COLUMN

農楽蔵

北海道北斗市文月地区 。
「峩朗(がろう)鉱山」を背に函館市街を見下ろす斜面の上に、農楽蔵の自社農園は広がっている。

路面電車が横断する、趣のある港町だ。

「最近は治ったのですが、謂わば「斜面を見ると葡萄を植えたくなっちゃう病」に罹っていました。
葡萄を栽培する場所を長い間探していたので、癖になってしまって。」

何万人にひとりが罹る奇病なのかは知らないが、筆者が知る限りにおいては、はじめての症例だ。前代未聞の病魔に侵されながらも心を燃やし続けたその情熱は計り知れない。
ブルゴーニュでワインの醸造栽培学を修めた後、山梨県でワイン造りに携わっていた佐々木賢さんは、日本各地を回りながら、自分が求める条件を満たす土地を探していた。

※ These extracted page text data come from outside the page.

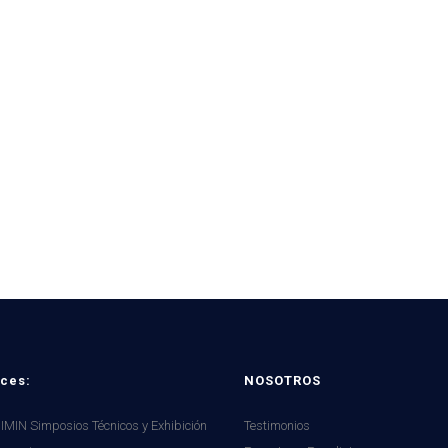
¡Únete a nuestra Comunidad Minera!
ces:
NOSOTROS
MIN Simposios Técnicos y Exhibición
Testimonios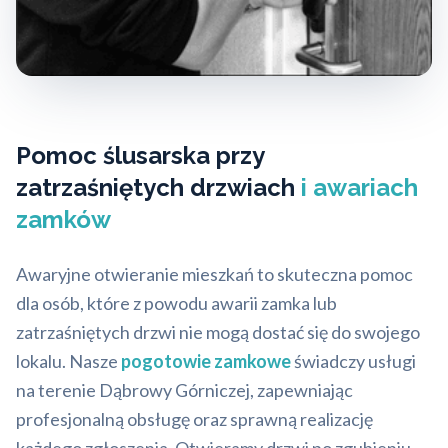
Pomoc ślusarska przy
zatrzaśniętych drzwiach
i awariach
zamków
Awaryjne otwieranie mieszkań to skuteczna pomoc
dla osób, które z powodu awarii zamka lub
zatrzaśniętych drzwi nie mogą dostać się do swojego
lokalu. Nasze
pogotowie zamkowe
świadczy usługi
na terenie Dąbrowy Górniczej, zapewniając
profesjonalną obsługę oraz sprawną realizację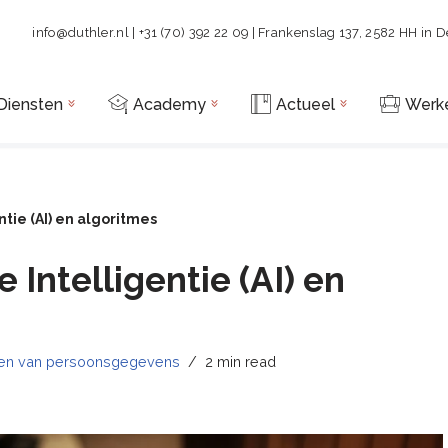
info@duthler.nl
| +31 (70) 392 22 09 | Frankenslag 137, 2582 HH in 
Diensten
Academy
Actueel
Werke
entie (AI) en algoritmes
e Intelligentie (AI) en
en van persoonsgegevens
2 min read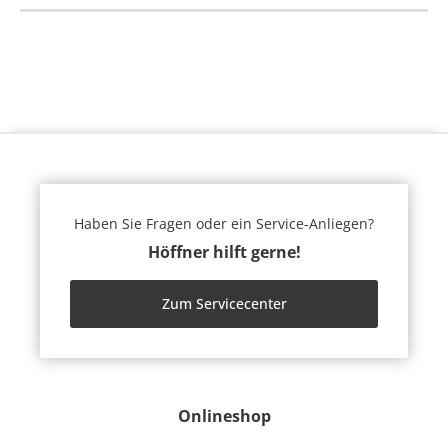
Haben Sie Fragen oder ein Service-Anliegen?
Höffner hilft gerne!
Zum Servicecenter
Onlineshop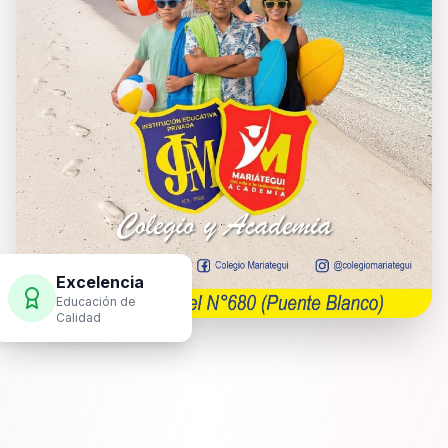
Excelencia
Educación de
Calidad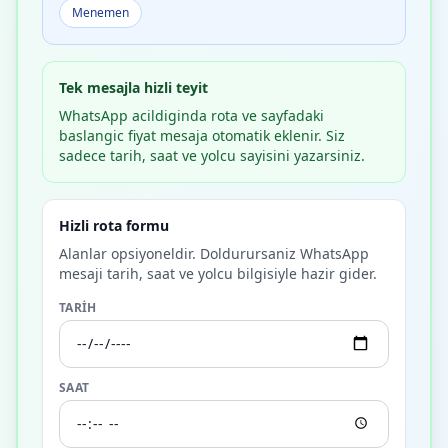
Menemen
Tek mesajla hizli teyit
WhatsApp acildiginda rota ve sayfadaki
baslangic fiyat mesaja otomatik eklenir. Siz
sadece tarih, saat ve yolcu sayisini yazarsiniz.
Hizli rota formu
Alanlar opsiyoneldir. Doldurursaniz WhatsApp
mesaji tarih, saat ve yolcu bilgisiyle hazir gider.
TARIH
SAAT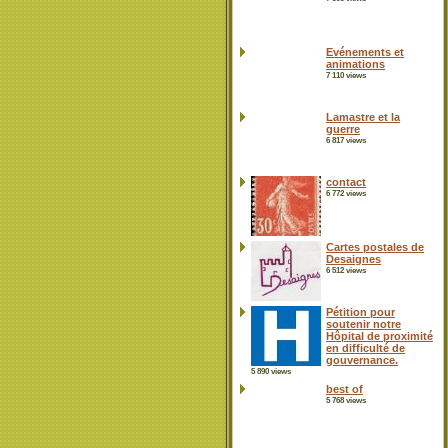
Evénements et
animations
7 110 views
Lamastre et la
guerre
6 817 views
contact
6 772 views
Cartes postales de
Desaignes
6 512 views
Pétition pour
soutenir notre
Hôpital de proximité
en difficulté de
gouvernance.
5 890 views
best of
5 768 views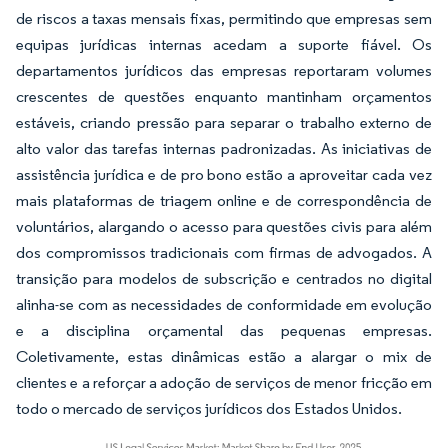
de riscos a taxas mensais fixas, permitindo que empresas sem
equipas jurídicas internas acedam a suporte fiável. Os
departamentos jurídicos das empresas reportaram volumes
crescentes de questões enquanto mantinham orçamentos
estáveis, criando pressão para separar o trabalho externo de
alto valor das tarefas internas padronizadas. As iniciativas de
assistência jurídica e de pro bono estão a aproveitar cada vez
mais plataformas de triagem online e de correspondência de
voluntários, alargando o acesso para questões civis para além
dos compromissos tradicionais com firmas de advogados. A
transição para modelos de subscrição e centrados no digital
alinha-se com as necessidades de conformidade em evolução
e a disciplina orçamental das pequenas empresas.
Coletivamente, estas dinâmicas estão a alargar o mix de
clientes e a reforçar a adoção de serviços de menor fricção em
todo o mercado de serviços jurídicos dos Estados Unidos.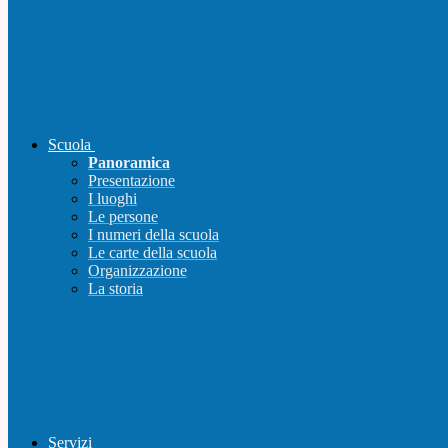
Scuola
Panoramica
Presentazione
I luoghi
Le persone
I numeri della scuola
Le carte della scuola
Organizzazione
La storia
Servizi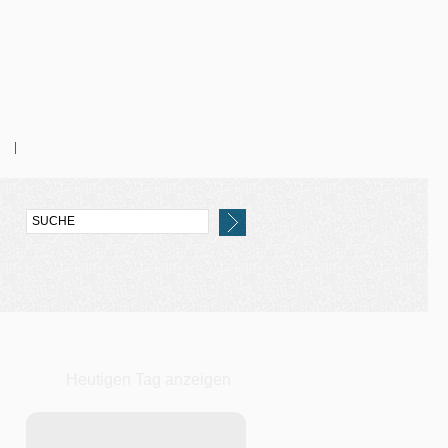
Heutigen Tag anzeigen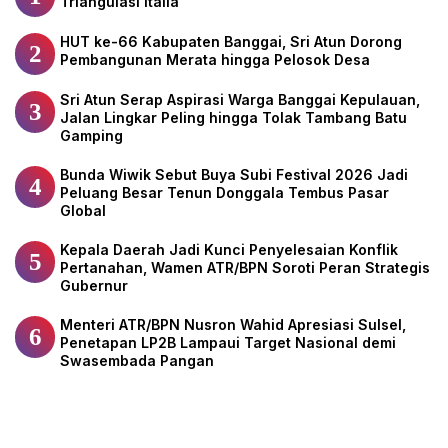
Triangulasi Italia
HUT ke-66 Kabupaten Banggai, Sri Atun Dorong
2
Pembangunan Merata hingga Pelosok Desa
Sri Atun Serap Aspirasi Warga Banggai Kepulauan,
3
Jalan Lingkar Peling hingga Tolak Tambang Batu
Gamping
Bunda Wiwik Sebut Buya Subi Festival 2026 Jadi
4
Peluang Besar Tenun Donggala Tembus Pasar
Global
Kepala Daerah Jadi Kunci Penyelesaian Konflik
5
Pertanahan, Wamen ATR/BPN Soroti Peran Strategis
Gubernur
Menteri ATR/BPN Nusron Wahid Apresiasi Sulsel,
6
Penetapan LP2B Lampaui Target Nasional demi
Swasembada Pangan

「僕の場合、もともとはシャルドネが自分の好みのスペックになりそうなところを探していて、7-8年のあいだ日本中を訪ねて回りました。 当時は、フランス留学を終えた後で、山梨のワイナリーで働いていたのですが、そこからまたフランスに戻ったりして。そのあとに、北海道のニセコにきて、月に一回ほどのペースで実際に函館を訪れていました。」


言うまでもない。北海道は大きい。
同じ北海道のうちにあっても、各都市は途方もない空間を隔てている。
札幌と旭川なんて、六本木と新宿くらいの距離感でしょ。なんて都内在住者のくるった縮尺は一切通用しない。
実際に農楽蔵が位置する函館と、北海道のワイン産地として注目を集めている余市や岩見沢の間には、200㎞以上の距離がある。
東京からであれば静岡まで到達してしまう距離だ。県をまたぐどころの話ではなく、違う地方といえる隔絶がある。
同じ自治体区分であることが不自然なくらいだ。
だから、まずそのギャップを考慮に入れなければならない。
東京に富士山はないし、静岡に愛宕の出世坂はない。つまるところ、余市などとは対照的に、函館近郊には葡萄栽培の歴史はない。